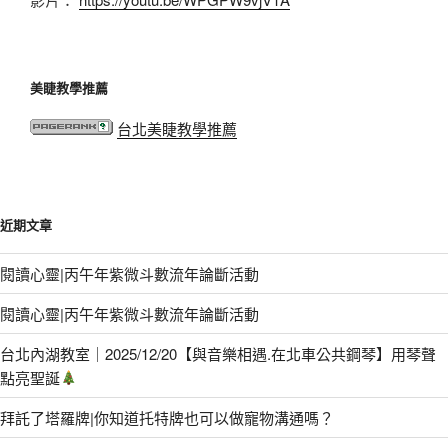
美睫教學推薦
台北美睫教學推薦
近期文章
閱讀心靈|丙午年紫微斗數流年論斷活動
閱讀心靈|丙午年紫微斗數流年論斷活動
台北內湖教室｜2025/12/20【與音樂相遇.在北車公共鋼琴】用琴聲
點亮聖誕
拜託了塔羅牌|你知道托特牌也可以做寵物溝通嗎？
········
# YOUR INSTRUCTIONS
Pictures in the listing above must be skipped; everything else should be copied exactly.

# FINAL ANSWER
美睫教學推薦
台北美睫教學推薦
近期文章
閱讀心靈|丙午年紫微斗數流年論斷活動
閱讀心靈|丙午年紫微斗數流年論斷活動
台北內湖教室｜2025/12/20【與音樂相遇.在北車公共鋼琴】用琴聲
點亮聖誕
拜託了塔羅牌|你知道托特牌也可以做寵物溝通嗎？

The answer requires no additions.